[Assigned task] If a line includes "menu", copy it out of the entries.

+++

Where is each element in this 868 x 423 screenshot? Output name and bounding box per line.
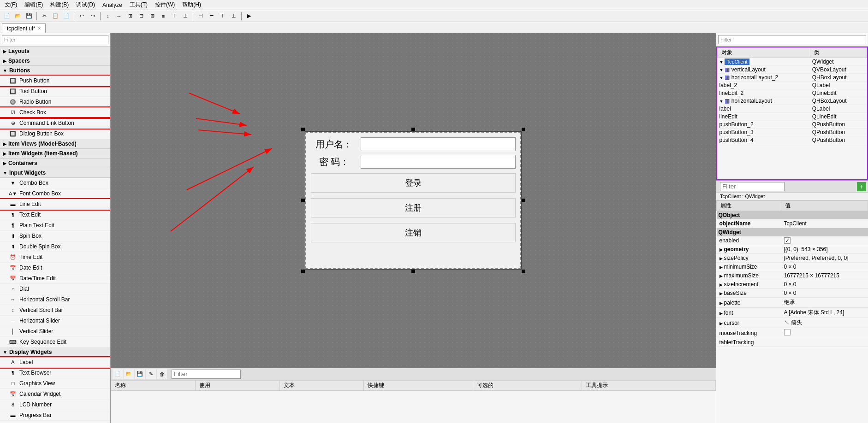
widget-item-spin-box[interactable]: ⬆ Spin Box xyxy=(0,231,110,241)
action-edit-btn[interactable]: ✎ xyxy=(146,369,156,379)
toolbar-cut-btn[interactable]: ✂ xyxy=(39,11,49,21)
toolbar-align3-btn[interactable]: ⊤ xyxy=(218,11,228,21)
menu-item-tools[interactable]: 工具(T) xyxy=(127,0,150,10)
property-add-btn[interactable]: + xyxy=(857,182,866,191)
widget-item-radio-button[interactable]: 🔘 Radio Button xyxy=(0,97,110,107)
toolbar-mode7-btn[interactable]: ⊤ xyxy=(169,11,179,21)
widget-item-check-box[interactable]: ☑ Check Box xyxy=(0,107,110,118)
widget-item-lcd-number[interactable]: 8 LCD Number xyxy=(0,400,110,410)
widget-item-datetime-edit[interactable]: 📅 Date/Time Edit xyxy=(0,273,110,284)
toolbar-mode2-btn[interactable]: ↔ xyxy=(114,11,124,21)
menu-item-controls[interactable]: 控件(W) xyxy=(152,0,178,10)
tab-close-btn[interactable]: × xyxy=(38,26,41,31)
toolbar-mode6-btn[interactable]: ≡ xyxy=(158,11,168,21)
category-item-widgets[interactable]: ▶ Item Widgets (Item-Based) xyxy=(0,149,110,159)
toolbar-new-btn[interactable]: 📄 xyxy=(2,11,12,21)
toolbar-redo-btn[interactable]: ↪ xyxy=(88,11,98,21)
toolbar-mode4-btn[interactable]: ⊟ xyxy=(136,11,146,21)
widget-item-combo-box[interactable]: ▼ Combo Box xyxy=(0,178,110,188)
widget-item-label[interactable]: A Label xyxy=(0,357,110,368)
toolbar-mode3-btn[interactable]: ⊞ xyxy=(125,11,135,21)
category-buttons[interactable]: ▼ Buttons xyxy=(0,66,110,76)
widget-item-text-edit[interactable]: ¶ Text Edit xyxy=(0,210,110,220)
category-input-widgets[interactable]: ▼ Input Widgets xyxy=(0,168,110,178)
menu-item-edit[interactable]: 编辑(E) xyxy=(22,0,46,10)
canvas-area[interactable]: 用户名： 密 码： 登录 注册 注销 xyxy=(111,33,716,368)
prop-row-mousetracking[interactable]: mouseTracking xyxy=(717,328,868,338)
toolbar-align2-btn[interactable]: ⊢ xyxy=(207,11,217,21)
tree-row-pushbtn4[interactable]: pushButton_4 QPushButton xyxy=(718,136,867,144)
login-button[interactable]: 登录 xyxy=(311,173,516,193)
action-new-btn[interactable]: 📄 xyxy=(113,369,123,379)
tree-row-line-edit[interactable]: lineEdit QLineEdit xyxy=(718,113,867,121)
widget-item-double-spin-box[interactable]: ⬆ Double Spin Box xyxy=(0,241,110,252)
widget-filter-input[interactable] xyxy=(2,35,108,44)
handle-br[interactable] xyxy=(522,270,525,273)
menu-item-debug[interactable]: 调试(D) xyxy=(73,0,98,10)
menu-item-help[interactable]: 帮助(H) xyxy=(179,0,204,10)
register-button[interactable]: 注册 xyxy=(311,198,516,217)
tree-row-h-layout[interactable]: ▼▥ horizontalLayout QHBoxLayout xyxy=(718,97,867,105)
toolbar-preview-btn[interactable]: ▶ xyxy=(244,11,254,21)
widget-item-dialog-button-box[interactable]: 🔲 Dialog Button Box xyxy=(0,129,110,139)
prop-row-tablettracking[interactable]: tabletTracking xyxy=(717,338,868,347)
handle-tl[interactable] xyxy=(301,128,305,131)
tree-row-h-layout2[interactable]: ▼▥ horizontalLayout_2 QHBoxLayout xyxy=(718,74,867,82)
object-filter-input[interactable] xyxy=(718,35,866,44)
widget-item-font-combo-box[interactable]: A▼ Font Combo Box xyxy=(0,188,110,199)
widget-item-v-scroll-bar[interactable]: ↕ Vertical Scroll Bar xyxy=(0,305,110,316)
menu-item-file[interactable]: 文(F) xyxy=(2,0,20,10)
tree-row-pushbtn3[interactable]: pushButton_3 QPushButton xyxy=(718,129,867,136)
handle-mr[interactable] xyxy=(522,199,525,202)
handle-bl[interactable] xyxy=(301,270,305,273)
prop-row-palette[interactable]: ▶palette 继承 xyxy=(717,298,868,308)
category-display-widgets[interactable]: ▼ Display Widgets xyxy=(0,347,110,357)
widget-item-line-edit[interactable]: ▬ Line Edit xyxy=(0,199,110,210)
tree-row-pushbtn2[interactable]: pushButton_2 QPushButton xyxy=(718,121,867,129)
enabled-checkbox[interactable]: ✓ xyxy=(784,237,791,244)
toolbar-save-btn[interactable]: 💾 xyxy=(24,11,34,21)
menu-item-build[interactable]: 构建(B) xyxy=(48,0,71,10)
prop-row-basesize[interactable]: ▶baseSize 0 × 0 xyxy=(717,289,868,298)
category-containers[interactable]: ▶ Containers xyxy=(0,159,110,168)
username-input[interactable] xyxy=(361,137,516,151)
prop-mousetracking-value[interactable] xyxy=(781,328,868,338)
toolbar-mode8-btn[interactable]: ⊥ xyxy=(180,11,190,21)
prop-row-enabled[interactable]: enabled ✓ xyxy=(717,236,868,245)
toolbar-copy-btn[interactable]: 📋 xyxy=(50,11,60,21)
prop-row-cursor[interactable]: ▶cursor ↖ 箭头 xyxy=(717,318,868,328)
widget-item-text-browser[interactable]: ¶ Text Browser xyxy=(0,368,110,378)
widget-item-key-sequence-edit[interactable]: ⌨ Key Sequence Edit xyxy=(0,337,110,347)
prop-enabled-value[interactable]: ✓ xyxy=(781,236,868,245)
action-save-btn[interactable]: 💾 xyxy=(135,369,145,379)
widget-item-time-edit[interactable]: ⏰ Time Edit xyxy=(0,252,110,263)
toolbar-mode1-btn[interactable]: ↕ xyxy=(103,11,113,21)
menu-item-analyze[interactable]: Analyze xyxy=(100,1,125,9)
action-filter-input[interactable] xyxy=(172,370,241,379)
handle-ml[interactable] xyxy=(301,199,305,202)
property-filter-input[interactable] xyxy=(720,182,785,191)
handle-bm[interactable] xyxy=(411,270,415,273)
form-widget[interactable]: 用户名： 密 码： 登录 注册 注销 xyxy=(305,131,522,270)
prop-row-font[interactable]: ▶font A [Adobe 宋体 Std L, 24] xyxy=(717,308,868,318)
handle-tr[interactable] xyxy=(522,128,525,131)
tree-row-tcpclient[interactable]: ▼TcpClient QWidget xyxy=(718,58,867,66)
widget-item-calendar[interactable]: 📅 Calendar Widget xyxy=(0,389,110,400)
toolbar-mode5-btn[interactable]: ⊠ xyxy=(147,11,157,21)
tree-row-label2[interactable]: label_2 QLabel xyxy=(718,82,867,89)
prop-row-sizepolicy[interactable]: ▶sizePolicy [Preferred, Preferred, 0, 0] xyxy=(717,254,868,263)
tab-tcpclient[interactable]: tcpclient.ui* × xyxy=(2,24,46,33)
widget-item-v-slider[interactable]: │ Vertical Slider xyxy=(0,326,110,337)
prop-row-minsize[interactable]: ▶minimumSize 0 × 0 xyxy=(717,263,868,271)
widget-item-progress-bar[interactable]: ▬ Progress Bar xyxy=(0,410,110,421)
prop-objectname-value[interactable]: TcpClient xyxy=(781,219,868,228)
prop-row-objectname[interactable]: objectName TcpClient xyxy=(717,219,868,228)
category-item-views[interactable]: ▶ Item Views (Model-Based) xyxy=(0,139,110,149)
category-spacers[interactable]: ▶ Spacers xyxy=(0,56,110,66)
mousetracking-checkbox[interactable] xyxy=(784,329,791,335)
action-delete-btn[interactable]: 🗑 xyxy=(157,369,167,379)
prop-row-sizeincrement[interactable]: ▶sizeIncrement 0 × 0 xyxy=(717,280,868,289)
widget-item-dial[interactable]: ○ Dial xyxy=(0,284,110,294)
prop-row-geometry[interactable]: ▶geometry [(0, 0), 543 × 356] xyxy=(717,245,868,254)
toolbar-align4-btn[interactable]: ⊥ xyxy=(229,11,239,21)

+++

[Response to the task]
menu-item-tools[interactable]: 工具(T) xyxy=(127,0,150,10)
menu-item-controls[interactable]: 控件(W) xyxy=(152,0,178,10)
menu-item-edit[interactable]: 编辑(E) xyxy=(22,0,46,10)
menu-item-debug[interactable]: 调试(D) xyxy=(73,0,98,10)
menu-item-help[interactable]: 帮助(H) xyxy=(179,0,204,10)
menu-item-file[interactable]: 文(F) xyxy=(2,0,20,10)
menu-item-build[interactable]: 构建(B) xyxy=(48,0,71,10)
menu-item-analyze[interactable]: Analyze xyxy=(100,1,125,9)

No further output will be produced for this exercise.